Their goal was to direct information regarding Nixon’s financial interests with Hughes to the campaign of Democratic candidate Hubert Humphrey. According to Terry Lenzner, who served as the Senate Watergate Committee’s Chief Investigator, it was Nixon’s desire to know what information the Democrats had on his relationship with Howard Hughes which prompted the break-in at the Watergate Hotel.

Howard Hughes’s will and the numerous frauds and hoaxes which surrounded the final distribution of his estate were worthy of FBI notice as well. One of the most famous is the so-called Mormon Will, which left most of his estate to Hughes Medical Institute and the rest largely to his staff and senior executives.
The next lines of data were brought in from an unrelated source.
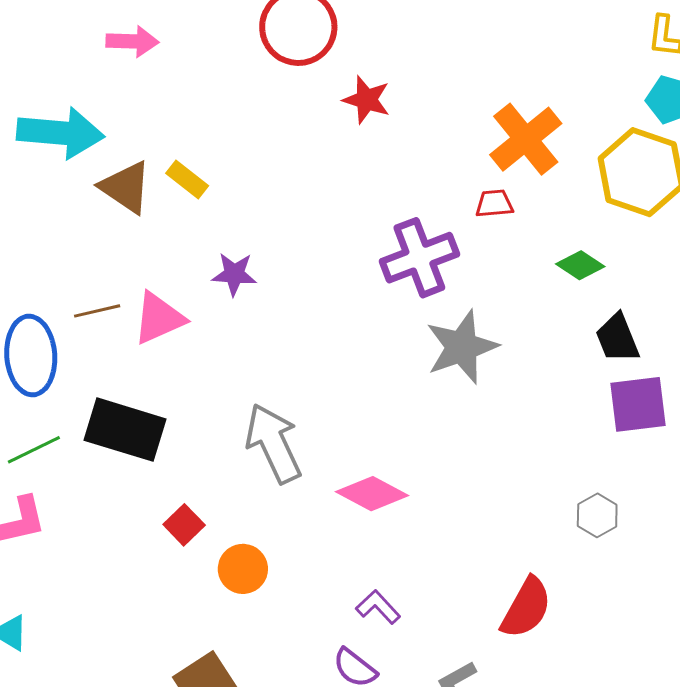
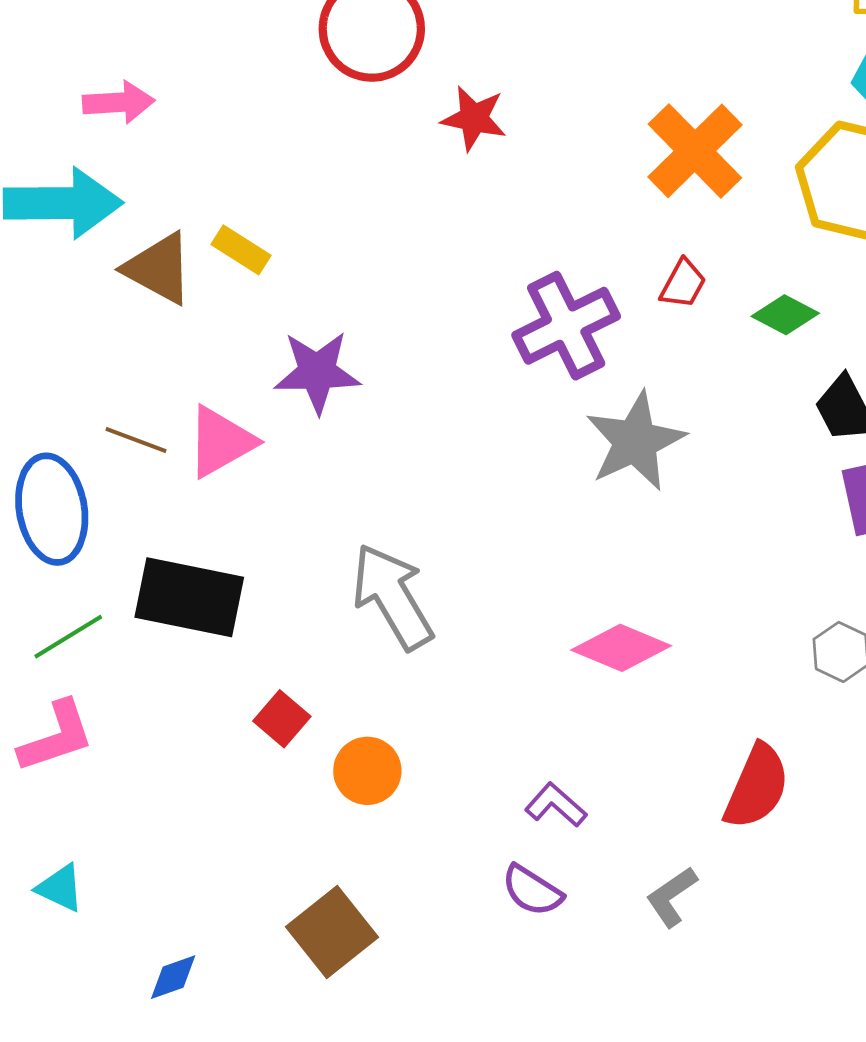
pink arrow: (132, 41) -> (119, 102), moved
red trapezoid: (494, 204) -> (683, 284), moved, turned 129
purple star: (234, 274) -> (317, 372), size x1.4
brown line: (97, 311) -> (136, 440), turned 39
pink diamond: (372, 494) -> (621, 648), moved

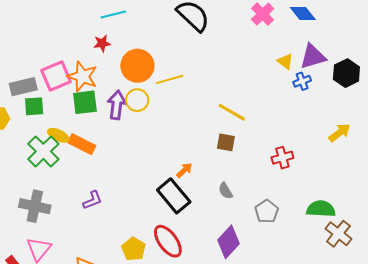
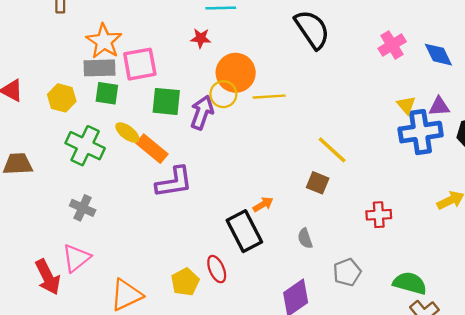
purple triangle: (313, 57) -> (439, 106), size x0.7
orange star: (82, 76) -> (104, 41), moved
blue cross: (302, 81) -> (421, 132), size x2.0
yellow circle: (137, 100) -> (223, 94), moved
green cross: (43, 151) -> (85, 146), moved, turned -32
purple L-shape: (93, 200) -> (174, 182), moved, size x1.6
gray cross: (35, 206) -> (83, 208), size x0.7
red ellipse: (168, 241) -> (217, 269), moved, size x0.7

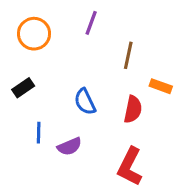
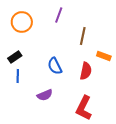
blue line: (39, 133) -> (18, 76), moved

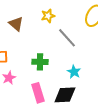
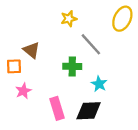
brown triangle: (16, 24) -> (31, 50), moved
green cross: (40, 62) -> (72, 66), moved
Handwritten, it was supposedly found in a desk at the Church of the Latter-Day Saints in Salt Lake City.

The will was left with the Church by a gas station attendant named Melvin Dummar who claimed to have rescued Hughes from being stranded – unkempt and seedy in appearance – along the side of a road in 1967. Several days later a man appeared at Dummar’s gas station and presented him with the will. The will left Dummar $156 million. Found to be fraudulent in 1978, Hughes was declared instead to have died intestate. The FBI file contains evidence later uncovered which indicates that Dummar, however improbable, may well have been telling the truth.
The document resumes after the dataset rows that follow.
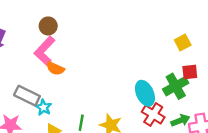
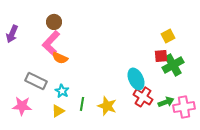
red square: (190, 72) -> (161, 56), moved
green cross: (176, 86) -> (173, 65), moved
cyan star: (43, 107) -> (62, 91), moved

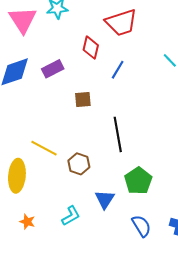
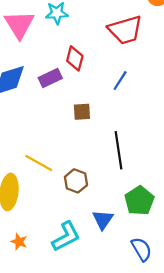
red diamond: (91, 48) -> (75, 58), moved
cyan L-shape: (71, 216) -> (66, 236), size x1.4

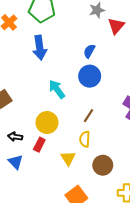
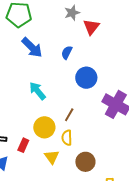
blue arrow: (40, 48) -> (32, 47), moved, turned -35
blue circle: (90, 76) -> (86, 78), moved
yellow circle: (47, 123) -> (44, 127), moved

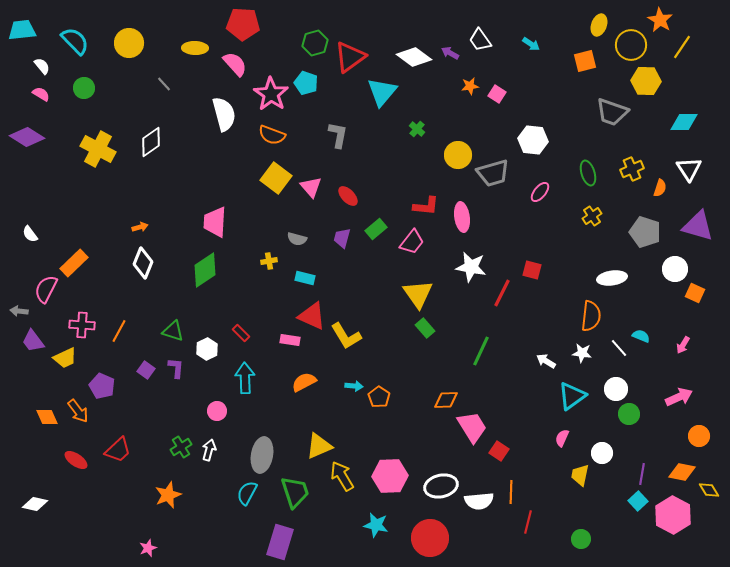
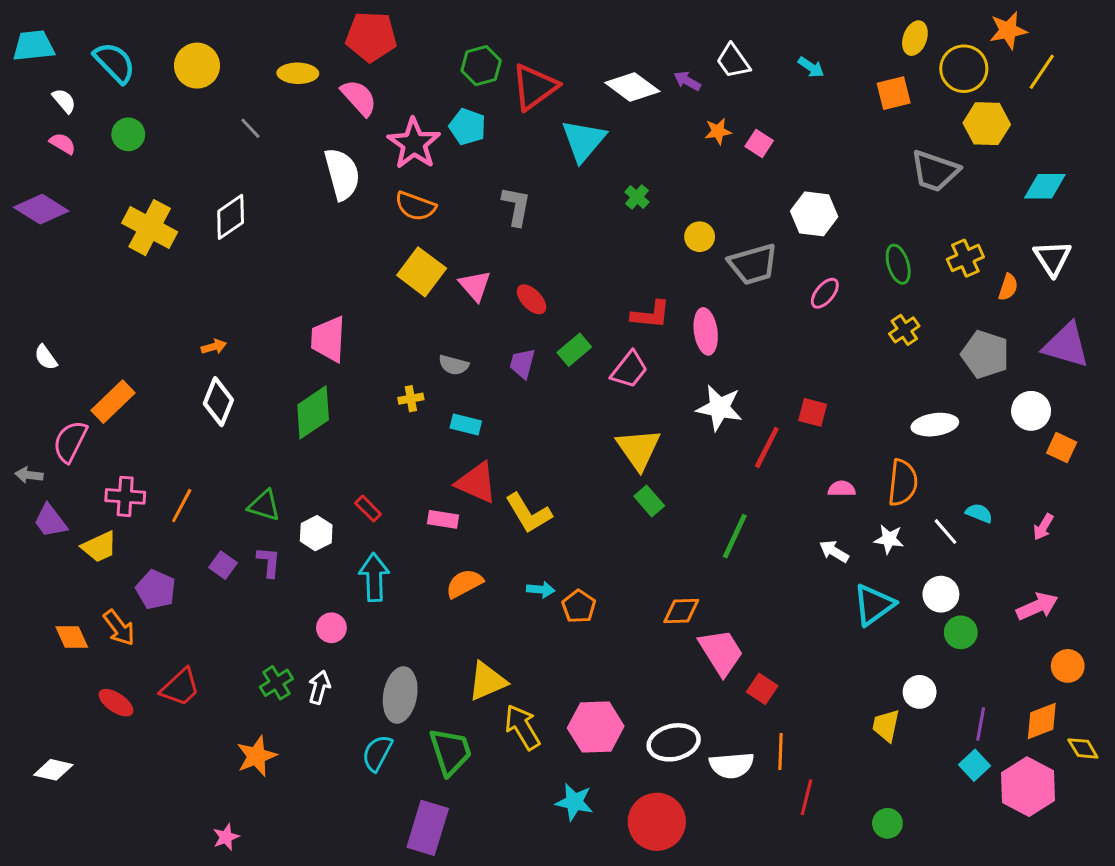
orange star: (660, 20) -> (1008, 30), turned 30
yellow circle: (458, 155) -> (700, 237), size x0.7
pink semicircle: (562, 438) -> (842, 489), moved, turned 66
orange diamond: (682, 472) -> (1042, 721), turned -32

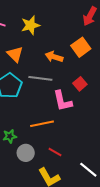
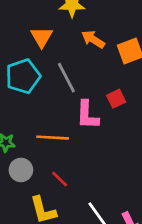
orange arrow: (54, 57) -> (93, 39), moved
gray line: (40, 78) -> (66, 78), turned 40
The Eccentric Mogul: 8 Facts About the Strange Life of Howard Hughes

He was a close friend of Cary Grant

Howard Hughes and Cary Grant were longtime friends, with Hughes serving as best man at Grant’s wedding to actress Betsy Drake. Grant often told the questionable story of the two of them flying one night over Warner Brothers studio building in Hollywood, dropping bags of flour onto the roof and laughing riotously at the patterns the exploding bags left behind. Grant would often say that the two remained friends because neither wanted anything from the other.

Grant also described Howard’s wardrobe as sparse. “He owned only two suits. He never owned a tuxedo. If he needed one, he’d borrow one of mine.” Like Hughes, Grant remained an outsider for most of his career, eschewing the glitz of Hollywood for a more private existence.

Their friendship was close enough that when Hughes was released from the hospital following his horrific crash in 1946, it was to Grant’s home that he went to continue his recuperation.

Their friendship remained unexposed to the public eye for most of their lives, with Hughes never, and Grant seldom, expounding upon it to the press.